Editorial illustration for Nvidia breaks MLPerf records with 288 GPUs as AMD, Intel pursue other goals
Nvidia Shatters MLPerf Records with 288-GPU Powerhouse
Nvidia breaks MLPerf records with 288 GPUs as AMD, Intel pursue other goals
Nvidia just turned another page in the MLPerf scorebook, cranking out record‑setting numbers by running its B200 and B300 models on a 288‑GPU cluster. While the headline grabs attention, the deeper story is about how the results line up—or don’t—with the data other chipmakers are willing to share. AMD, for its part, submitted a handful of runs that let observers compare percentages directly against Nvidia’s figures.
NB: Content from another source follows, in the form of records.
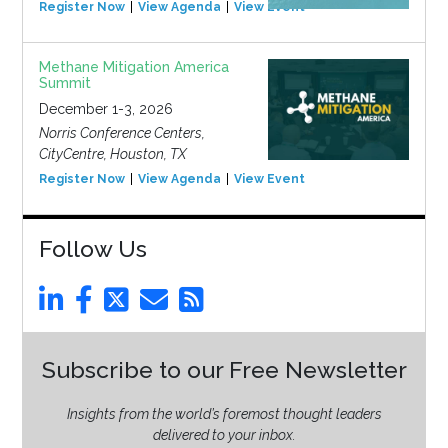
Register Now
View Agenda
View Event
Methane Mitigation America
Summit
December 1-3, 2026
Norris Conference Centers,
CityCentre, Houston, TX
Register Now
View Agenda
View Event
Follow Us
Subscribe to our Free Newsletter
Insights from the world’s foremost thought leaders
delivered to your inbox.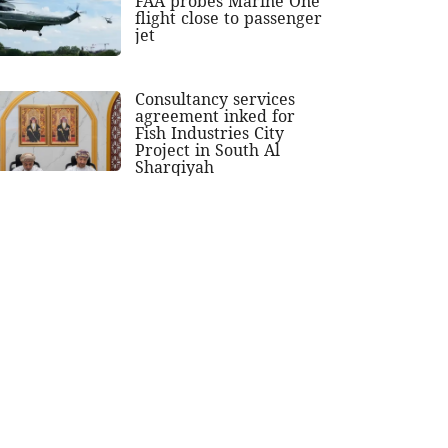
FAA probes Marine One
flight close to passenger
jet
Consultancy services
agreement inked for
Fish Industries City
Project in South Al
Sharqiyah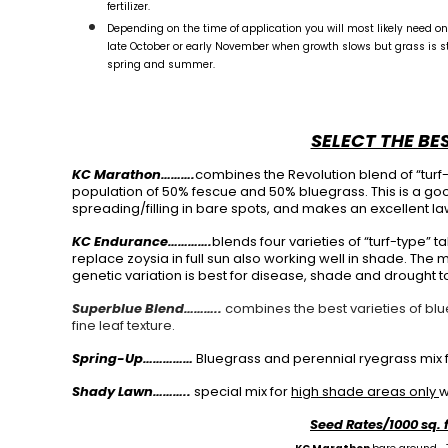
fertilizer.
Depending on the time of application you will most likely need one 
late October or early November when growth slows but grass is stil
spring and summer.
SELECT THE BE
KC Marathon……….
combines the Revolution blend of “turf
population of 50% fescue and 50% bluegrass. This is a good
spreading/filling in bare spots, and makes an excellent la
KC Endurance………….
blends four varieties of “turf-type” ta
replace zoysia in full sun also working well in shade. The
genetic variation is best for disease, shade and drought t
Superblue Blend………..
combines the best varieties of bl
fine leaf texture.
Spring-Up……………
Bluegrass and perennial ryegrass mix f
Shady Lawn………..
special mix for
high shade areas only
w
Seed Rates/1000 sq. 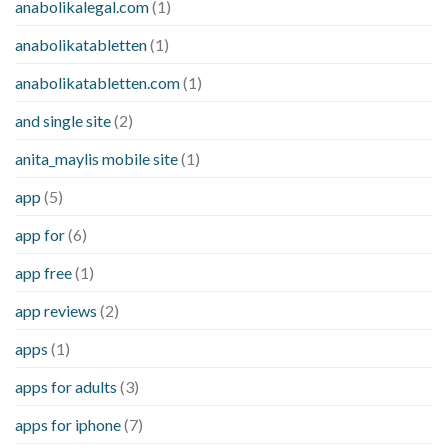
anabolikalegal.com
(1)
anabolikatabletten
(1)
anabolikatabletten.com
(1)
and single site
(2)
anita_maylis mobile site
(1)
app
(5)
app for
(6)
app free
(1)
app reviews
(2)
apps
(1)
apps for adults
(3)
apps for iphone
(7)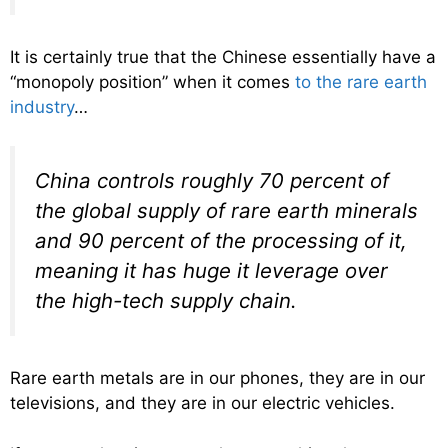
It is certainly true that the Chinese essentially have a
“monopoly position” when it comes
to the rare earth
industry
…
China controls roughly 70 percent of
the global supply of rare earth minerals
and 90 percent of the processing of it,
meaning it has huge it leverage over
the high-tech supply chain.
Rare earth metals are in our phones, they are in our
televisions, and they are in our electric vehicles.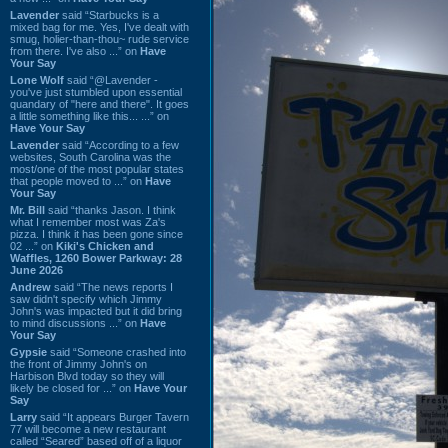
Lavender
said “Starbucks is a
mixed bag for me. Yes, I've dealt with
smug, holier-than-thou~ rude service
from there. I've also ...” on
Have
Your Say
Lone Wolf
said “@Lavender -
you've just stumbled upon essential
quandary of "here and there". It goes
a little something like this... ...” on
Have Your Say
Lavender
said “According to a few
websites, South Carolina was the
most/one of the most popular states
that people moved to ...” on
Have
Your Say
Mr. Bill
said “thanks Jason. I think
what I remember most was Za's
pizza. I think it has been gone since
02 ...” on
Kiki's Chicken and
Waffles, 1260 Bower Parkway: 28
June 2026
Andrew
said “The news reports I
saw didn't specify which Jimmy
John's was impacted but it did bring
to mind discussions ...” on
Have
Your Say
Gypsie
said “Someone crashed into
the front of Jimmy John's on
Harbison Blvd today so they will
likely be closed for ...” on
Have Your
Say
Larry
said “It appears Burger Tavern
77 will become a new restaurant
called “Seared” based off of a liquor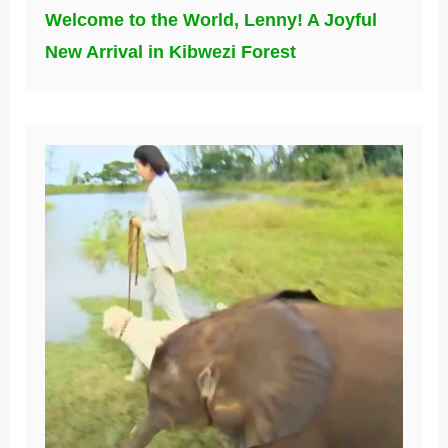
Welcome to the World, Lenny! A Joyful
New Arrival in Kibwezi Forest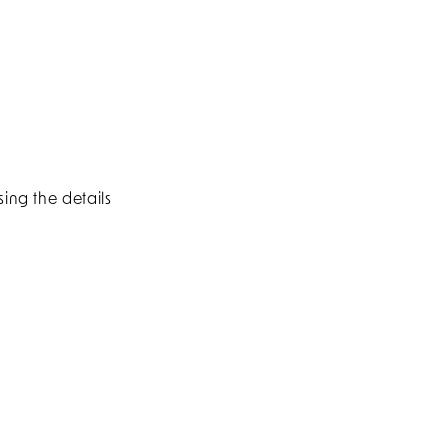
ing the details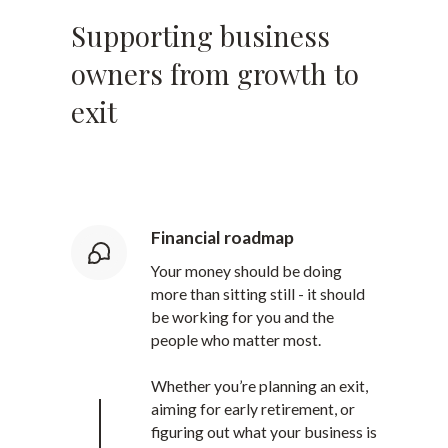
Supporting business
owners from growth to
exit
Financial roadmap
Your money should be doing
more than sitting still - it should
be working for you and the
people who matter most.
Whether you’re planning an exit,
aiming for early retirement, or
figuring out what your business is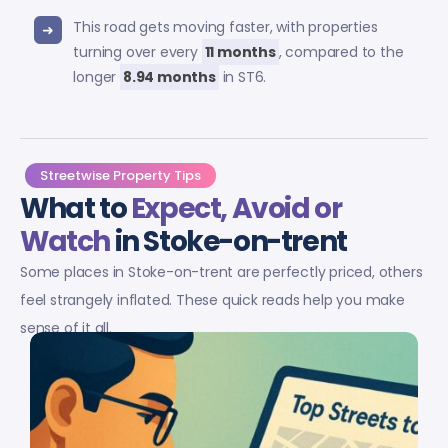
This road gets moving faster, with properties
turning over every
11 months
, compared to the
longer
8.94 months
in ST6.
Streetwise Property Tips
What to
Expect, Avoid or
Watch
in Stoke-on-trent
Some places in Stoke-on-trent are perfectly priced, others
feel strangely inflated. These quick reads help you make
sense of it all.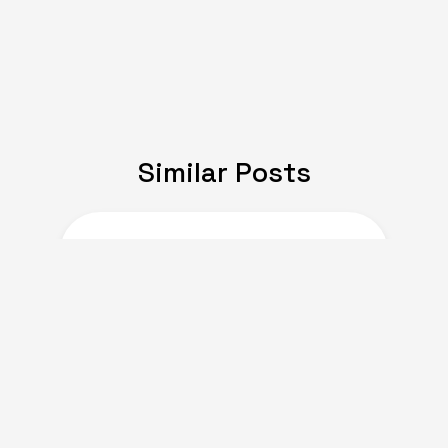
Similar Posts
JULY 08, 2024
Expat Life: Making
Friends in a New Country
of Europe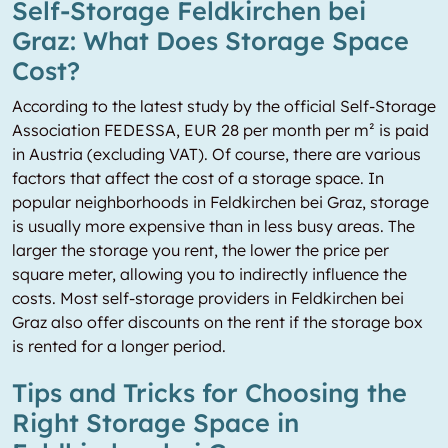
Self-Storage Feldkirchen bei
Graz: What Does Storage Space
Cost?
According to the latest study by the official Self-Storage
Association FEDESSA, EUR 28 per month per m² is paid
in Austria (excluding VAT). Of course, there are various
factors that affect the cost of a storage space. In
popular neighborhoods in Feldkirchen bei Graz, storage
is usually more expensive than in less busy areas. The
larger the storage you rent, the lower the price per
square meter, allowing you to indirectly influence the
costs. Most self-storage providers in Feldkirchen bei
Graz also offer discounts on the rent if the storage box
is rented for a longer period.
Tips and Tricks for Choosing the
Right Storage Space in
Intel, meanwhile, has been quiet on this particular front, pursuing its own set of benchmarks. The disparity raises a simple question: when one vendor scales to a massive array and the other doesn’t, how useful are the comparisons? Analysts are watching not just the raw throughput but also the methodology behind the numbers.
That’s why the forthcoming comment on transparency, scenario coverage, and software gains matters. It cuts to the heart of whether Nvidia’s leap in performance can be measured against anything AMD actually ran, or if the gap is simply unbridgeable.
AMD's percentage comparisons against Nvidia's B200 and B300 represent the most transparent head-to-head data available, but they only apply to the models and scenarios AMD actually submitted. Nvidia's scaling results with 288 GPUs have no AMD counterpart. And Nvidia's 2.7x software improvement and AMD's 3.1x generational leap measure fundamentally different things: pure software optimization on the same hardware versus a new chip architecture.
Nvidia pushes for a new benchmark that measures real-world API performance A step toward better comparability could come with the upcoming MLPerf Endpoints benchmark. Nvidia announces in its blog post that it's driving the definition of this benchmark within the MLCommons consortium.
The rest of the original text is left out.